Lo dimostra, tra i tanti esempi che si potrebbero fare, la stima della Danae di Correggio, un milione di lire, ex equo con Raffaello e seconda solo all’Amor Sacro e l’Amor Profano di Tiziano (due milioni), che era il campione incontrastato del mito della pittura veneta. Invece l’accezione di valore conferito a Correggio fu dovuta all’elemento imprevisto e fondamentale della conoscenza: in questo caso agli studi magistrali e innovativi sul rinascimento emiliano e ferrarese intrapresi da Adolfo Venturi. Al contrario, sul Barocco e sul Seicento in generale gravava lo stigma dell’accademismo classicista ottocentesco che ostracizzava gli studi su questo periodo. A farne le spese, in tutti i sensi, fu Bernini che vide apprezzato con una cifra rilevante il solo Apollo e Dafne e unicamente per la grande fama e popolarità dell’opera. Stima che in ogni caso era la metà di quella della Venere Vincitrice di Canova. L’algido ideale rinascimentale del tempo portò a valutare una copia di Tiziano del Sassoferrato il doppio del Pontormo. Ma quando i primi studi sul manierismo cominciarono a diffondersi cambiò il punto di vista e si assistette a veri fenomeni di infatuazione per Pontormo, Rosso Fiorentino o Parmigianino, i cui esiti sono scritti nero su bianco nei risultati delle aste a partire dal dopoguerra. Ovviamente quello che più colpisce è la risibile valutazione riservata ai quadri di Caravaggio, 100 lire del Ragazzo col canestro di frutta, 1.500 lire del Davide con la Testa di Golia che non arrivò neppure alle 2.000 lire di Carlo Dolci. Oggi il valore di Caravaggio ha raggiunto Tiziano e Raffaello ai vertici delle stime aggiornate del museo. Di quelle del mercato internazionale neppure a parlarne. 

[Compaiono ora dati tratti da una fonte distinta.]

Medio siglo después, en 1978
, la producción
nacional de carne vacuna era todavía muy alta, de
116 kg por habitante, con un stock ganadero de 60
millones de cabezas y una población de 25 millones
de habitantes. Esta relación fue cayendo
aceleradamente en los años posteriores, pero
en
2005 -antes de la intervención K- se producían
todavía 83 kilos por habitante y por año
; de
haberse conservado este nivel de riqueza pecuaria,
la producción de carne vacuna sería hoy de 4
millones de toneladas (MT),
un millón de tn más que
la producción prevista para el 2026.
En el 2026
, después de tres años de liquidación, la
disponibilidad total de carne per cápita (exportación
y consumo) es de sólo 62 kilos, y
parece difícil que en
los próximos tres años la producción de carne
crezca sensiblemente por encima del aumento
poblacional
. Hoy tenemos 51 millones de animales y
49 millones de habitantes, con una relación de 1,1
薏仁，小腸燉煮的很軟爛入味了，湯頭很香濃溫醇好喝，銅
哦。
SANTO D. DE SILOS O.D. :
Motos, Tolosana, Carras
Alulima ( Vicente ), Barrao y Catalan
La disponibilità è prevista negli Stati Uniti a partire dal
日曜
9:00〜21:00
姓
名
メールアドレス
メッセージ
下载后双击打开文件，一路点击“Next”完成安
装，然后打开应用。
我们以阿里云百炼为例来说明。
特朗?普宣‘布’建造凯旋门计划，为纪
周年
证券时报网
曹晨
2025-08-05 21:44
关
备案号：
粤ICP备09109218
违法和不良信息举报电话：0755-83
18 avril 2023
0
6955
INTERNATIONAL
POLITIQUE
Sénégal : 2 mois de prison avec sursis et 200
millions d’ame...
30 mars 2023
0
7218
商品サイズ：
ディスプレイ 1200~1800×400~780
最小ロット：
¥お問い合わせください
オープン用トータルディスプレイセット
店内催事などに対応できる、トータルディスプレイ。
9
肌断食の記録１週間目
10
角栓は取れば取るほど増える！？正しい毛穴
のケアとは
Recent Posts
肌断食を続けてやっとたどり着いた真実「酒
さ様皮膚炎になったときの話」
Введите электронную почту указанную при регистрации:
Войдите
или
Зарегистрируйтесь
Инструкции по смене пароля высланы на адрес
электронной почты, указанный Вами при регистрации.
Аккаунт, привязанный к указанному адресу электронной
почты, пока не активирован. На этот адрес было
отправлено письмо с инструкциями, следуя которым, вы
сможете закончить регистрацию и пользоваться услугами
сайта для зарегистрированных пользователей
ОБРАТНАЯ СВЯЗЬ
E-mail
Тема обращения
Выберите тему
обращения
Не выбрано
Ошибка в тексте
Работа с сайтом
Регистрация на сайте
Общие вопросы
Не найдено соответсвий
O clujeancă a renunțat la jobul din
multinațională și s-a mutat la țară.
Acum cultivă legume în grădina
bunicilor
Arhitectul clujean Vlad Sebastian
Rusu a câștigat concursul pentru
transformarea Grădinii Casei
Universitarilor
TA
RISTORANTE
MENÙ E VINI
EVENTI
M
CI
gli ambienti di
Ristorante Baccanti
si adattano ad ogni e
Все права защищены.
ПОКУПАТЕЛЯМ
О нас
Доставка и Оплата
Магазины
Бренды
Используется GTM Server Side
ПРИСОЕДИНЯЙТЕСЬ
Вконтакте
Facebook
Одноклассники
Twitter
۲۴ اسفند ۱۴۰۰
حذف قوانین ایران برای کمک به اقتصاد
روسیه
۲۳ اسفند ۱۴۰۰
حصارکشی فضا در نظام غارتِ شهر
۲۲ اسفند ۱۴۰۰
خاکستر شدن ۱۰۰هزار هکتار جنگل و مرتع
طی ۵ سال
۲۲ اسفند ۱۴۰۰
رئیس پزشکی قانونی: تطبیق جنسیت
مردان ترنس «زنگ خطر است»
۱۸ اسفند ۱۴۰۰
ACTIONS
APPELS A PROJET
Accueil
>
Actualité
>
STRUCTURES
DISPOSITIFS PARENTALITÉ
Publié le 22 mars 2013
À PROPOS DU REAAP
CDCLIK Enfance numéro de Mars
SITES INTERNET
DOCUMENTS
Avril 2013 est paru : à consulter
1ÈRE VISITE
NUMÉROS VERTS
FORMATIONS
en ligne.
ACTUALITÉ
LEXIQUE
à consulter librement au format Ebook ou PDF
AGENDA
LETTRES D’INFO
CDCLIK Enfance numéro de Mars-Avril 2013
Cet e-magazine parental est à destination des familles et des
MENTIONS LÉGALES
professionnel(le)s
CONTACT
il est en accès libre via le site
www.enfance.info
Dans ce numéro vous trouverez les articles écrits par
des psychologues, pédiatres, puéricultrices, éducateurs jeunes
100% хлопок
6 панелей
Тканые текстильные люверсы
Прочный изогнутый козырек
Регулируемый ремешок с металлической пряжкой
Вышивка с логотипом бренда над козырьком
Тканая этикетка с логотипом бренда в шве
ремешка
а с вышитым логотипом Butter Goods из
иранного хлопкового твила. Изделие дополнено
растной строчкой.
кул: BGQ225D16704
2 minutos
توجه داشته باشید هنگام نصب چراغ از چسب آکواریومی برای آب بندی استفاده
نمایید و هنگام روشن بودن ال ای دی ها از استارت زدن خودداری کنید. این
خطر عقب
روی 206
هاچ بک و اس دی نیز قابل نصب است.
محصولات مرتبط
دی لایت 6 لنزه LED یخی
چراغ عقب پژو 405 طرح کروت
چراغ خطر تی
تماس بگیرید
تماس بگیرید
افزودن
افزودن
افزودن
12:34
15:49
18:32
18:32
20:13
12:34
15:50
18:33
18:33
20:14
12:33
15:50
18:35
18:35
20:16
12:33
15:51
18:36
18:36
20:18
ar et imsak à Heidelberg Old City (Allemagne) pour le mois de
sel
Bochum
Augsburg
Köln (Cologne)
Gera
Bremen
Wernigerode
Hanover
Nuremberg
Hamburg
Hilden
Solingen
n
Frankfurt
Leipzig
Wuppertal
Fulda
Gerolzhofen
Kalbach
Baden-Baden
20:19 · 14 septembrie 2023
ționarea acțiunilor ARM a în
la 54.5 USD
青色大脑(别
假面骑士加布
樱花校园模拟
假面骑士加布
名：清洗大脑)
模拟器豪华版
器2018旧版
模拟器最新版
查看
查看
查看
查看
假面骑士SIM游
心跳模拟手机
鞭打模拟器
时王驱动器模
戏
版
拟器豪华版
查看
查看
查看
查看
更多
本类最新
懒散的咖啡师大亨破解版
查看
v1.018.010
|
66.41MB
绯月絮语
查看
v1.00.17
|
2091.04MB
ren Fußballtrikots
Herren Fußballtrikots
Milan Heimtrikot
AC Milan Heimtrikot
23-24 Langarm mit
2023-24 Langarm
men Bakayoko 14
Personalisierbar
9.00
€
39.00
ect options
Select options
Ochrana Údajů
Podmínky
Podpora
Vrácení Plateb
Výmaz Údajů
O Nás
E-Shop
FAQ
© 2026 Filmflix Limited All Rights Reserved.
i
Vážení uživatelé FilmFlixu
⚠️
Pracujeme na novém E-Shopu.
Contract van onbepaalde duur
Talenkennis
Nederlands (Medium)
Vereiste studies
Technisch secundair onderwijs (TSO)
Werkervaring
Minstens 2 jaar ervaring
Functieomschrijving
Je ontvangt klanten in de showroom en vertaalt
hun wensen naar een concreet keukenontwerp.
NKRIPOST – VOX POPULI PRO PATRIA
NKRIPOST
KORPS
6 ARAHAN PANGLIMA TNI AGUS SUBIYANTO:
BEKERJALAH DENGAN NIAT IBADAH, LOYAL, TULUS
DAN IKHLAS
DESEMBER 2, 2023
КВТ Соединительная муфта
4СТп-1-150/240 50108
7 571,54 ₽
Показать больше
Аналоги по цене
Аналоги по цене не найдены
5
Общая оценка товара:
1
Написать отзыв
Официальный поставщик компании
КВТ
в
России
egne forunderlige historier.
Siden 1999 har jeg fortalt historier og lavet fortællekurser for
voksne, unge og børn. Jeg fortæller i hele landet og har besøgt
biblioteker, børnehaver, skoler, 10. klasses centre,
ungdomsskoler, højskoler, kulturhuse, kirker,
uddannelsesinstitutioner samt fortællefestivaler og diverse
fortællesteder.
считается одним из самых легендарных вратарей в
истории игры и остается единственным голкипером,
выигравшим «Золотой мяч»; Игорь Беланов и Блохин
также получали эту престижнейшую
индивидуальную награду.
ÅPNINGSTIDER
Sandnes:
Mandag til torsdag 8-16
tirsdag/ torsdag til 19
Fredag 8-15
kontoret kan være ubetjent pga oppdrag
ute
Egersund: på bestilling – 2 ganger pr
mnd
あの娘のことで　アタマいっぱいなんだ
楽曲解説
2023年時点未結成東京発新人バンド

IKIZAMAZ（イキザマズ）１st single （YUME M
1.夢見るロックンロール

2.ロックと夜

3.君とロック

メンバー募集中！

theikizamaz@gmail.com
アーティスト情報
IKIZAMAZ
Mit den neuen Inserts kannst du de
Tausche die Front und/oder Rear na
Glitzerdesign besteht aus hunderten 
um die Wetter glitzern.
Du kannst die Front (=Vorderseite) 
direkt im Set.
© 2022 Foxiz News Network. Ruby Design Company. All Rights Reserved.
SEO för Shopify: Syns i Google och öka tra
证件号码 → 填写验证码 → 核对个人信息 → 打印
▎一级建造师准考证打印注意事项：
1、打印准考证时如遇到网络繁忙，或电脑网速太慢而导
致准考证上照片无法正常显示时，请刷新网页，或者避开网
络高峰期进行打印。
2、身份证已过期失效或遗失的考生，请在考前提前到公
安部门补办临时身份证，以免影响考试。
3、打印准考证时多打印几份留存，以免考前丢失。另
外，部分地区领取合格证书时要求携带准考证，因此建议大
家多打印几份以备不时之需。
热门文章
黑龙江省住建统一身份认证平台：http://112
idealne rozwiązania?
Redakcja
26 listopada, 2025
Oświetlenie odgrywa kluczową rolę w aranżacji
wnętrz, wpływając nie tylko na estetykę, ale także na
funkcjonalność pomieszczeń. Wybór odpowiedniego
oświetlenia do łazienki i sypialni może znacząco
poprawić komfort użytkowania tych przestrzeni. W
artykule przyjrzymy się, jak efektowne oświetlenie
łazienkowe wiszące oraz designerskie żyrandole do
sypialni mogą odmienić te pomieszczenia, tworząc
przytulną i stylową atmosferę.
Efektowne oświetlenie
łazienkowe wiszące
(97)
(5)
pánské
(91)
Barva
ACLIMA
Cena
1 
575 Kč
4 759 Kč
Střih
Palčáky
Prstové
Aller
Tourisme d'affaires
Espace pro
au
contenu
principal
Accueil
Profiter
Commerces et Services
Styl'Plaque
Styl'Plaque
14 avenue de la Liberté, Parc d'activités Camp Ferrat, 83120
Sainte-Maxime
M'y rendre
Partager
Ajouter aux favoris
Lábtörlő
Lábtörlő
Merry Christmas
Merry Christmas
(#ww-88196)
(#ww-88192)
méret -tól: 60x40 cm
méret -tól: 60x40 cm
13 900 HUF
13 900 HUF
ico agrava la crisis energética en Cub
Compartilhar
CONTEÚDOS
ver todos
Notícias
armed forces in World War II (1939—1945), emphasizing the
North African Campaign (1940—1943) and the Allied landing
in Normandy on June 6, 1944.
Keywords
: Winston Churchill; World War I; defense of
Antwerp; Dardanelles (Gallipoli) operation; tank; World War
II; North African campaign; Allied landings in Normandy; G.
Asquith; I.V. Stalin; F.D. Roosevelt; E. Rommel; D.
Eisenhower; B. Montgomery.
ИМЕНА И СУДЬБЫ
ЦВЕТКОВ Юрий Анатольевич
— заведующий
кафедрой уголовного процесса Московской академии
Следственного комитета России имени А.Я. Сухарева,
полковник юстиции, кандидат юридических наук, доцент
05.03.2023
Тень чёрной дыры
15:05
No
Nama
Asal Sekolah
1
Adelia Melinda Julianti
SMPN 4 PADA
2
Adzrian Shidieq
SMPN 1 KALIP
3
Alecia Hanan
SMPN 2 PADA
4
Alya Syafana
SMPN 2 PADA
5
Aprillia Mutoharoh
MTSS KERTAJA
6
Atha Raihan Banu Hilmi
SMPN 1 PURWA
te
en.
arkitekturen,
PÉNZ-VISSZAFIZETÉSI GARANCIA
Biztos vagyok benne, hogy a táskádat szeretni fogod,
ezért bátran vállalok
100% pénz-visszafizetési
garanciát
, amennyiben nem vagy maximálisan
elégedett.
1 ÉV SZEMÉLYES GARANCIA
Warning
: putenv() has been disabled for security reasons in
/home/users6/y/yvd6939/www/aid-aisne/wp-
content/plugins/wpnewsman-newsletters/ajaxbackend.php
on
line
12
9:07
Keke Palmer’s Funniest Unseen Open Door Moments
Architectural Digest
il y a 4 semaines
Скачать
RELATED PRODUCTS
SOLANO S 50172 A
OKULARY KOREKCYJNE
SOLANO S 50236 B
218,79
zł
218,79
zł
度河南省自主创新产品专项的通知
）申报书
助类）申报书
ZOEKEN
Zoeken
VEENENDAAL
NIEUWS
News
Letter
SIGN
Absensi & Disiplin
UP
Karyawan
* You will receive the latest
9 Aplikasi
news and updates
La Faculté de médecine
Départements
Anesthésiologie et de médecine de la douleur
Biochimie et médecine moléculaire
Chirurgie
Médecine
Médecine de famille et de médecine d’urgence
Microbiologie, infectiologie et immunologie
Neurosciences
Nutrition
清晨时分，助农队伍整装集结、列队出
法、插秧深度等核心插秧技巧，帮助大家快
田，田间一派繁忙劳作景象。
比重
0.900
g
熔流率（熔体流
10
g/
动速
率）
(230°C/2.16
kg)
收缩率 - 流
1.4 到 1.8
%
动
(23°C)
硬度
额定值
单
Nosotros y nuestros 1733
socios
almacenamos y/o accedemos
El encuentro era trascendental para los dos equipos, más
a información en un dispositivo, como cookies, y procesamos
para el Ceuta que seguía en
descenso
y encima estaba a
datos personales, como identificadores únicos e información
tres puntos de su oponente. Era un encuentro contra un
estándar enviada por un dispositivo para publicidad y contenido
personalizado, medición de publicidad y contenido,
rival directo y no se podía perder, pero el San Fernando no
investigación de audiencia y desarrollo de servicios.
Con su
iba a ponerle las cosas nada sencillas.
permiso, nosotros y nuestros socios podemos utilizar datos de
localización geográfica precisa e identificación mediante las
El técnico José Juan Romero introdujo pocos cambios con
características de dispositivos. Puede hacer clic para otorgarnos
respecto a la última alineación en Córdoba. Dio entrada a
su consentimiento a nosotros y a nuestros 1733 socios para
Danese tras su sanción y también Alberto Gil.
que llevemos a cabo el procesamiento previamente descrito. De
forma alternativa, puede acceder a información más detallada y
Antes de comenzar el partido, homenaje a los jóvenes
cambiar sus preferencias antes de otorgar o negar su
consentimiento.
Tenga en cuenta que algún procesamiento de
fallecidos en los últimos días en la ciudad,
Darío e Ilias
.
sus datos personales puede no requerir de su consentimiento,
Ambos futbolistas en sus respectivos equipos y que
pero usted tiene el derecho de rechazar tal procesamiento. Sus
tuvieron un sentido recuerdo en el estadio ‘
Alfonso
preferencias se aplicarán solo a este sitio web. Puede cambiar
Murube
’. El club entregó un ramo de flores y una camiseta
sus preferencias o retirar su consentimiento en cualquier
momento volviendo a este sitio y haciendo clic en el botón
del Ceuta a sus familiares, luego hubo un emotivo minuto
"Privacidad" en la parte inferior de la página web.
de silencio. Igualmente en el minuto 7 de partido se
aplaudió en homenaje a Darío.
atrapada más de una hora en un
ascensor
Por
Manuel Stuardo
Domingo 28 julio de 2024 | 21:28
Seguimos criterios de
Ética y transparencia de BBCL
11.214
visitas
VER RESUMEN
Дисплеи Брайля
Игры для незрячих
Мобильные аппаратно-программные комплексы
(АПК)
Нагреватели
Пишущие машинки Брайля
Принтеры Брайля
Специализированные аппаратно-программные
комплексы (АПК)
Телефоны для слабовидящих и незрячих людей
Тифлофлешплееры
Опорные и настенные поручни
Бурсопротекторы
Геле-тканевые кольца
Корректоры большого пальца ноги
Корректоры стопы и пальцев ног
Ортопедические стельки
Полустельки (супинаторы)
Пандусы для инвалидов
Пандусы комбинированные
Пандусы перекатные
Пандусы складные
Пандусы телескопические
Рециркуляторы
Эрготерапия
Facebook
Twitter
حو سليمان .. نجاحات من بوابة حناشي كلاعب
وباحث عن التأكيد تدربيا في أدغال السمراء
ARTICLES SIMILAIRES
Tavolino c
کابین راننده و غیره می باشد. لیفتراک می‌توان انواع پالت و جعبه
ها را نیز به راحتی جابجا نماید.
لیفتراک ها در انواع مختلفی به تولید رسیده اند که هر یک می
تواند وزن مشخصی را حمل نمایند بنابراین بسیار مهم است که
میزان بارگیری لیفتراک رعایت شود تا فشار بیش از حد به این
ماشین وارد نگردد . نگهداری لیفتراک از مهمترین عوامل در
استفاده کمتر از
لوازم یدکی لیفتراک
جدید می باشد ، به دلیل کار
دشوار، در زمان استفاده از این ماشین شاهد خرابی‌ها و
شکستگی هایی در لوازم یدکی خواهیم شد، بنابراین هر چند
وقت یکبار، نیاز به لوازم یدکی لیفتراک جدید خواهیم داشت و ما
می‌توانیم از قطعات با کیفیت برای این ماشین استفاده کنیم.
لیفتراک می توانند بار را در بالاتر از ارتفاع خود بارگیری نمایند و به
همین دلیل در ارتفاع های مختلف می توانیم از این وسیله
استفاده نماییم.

Perché questa eccezionale rivalutazione? Per il cambio di gusto che non fu spontaneo ma conseguenza della forsennata passione caravaggesca seguita agli studi pionieristici di Lionello Venturi e Roberto Longhi, capaci di ribaltare gli orientamenti della società e creare la moda. È il gusto di un’epoca: e il gusto di un’epoca non è un fenomeno di costume ma viene forgiato e indirizzato dalla diffusione delle conoscenze, cioè dalla ricerca che diviene patrimonio comune sino prevalere sulle ipotetiche assolutezze dei valori che sono quelle che aggiornano la valutazione del nostro patrimonio artistico complessivo, anche in funzione del Pil. 
Una seria politica culturale che affermi su basi concrete il concetto di redditività della cultura dovrebbe partire da qui per stabilire in quali proporzioni lo studio porti incremento di valore. Lo Stato attraverso il MIC dovrebbe incoraggiare ricerche sofisticate nei campi interdisciplinari da noi trascurati per misurare la proporzione di tale valore, intendendone proprio il valore monetario, superando la diffidenza, del tutto recente (e populista) verso la traduzione in denaro sonante del valore di un’opera. Ricerche interconnesse tra economia e cultura sarebbero inoltre capaci di attrarre elevate competenze e professionalità internazionali in studi di altissimo livello, produttive di cultura viva e veramente contemporanea. Si tratterebbe di critica attiva capace di determinare questa sorta di valore aggiunto nei termini verificabili e concreti di creazione di valore stabile, dunque di reale redditività della cultura. Che sarebbe il modo per mangiare con la cultura fuori dal parassitismo dell’unica via economicistica sinora intrapresa, quella delle antichità turistizzabili.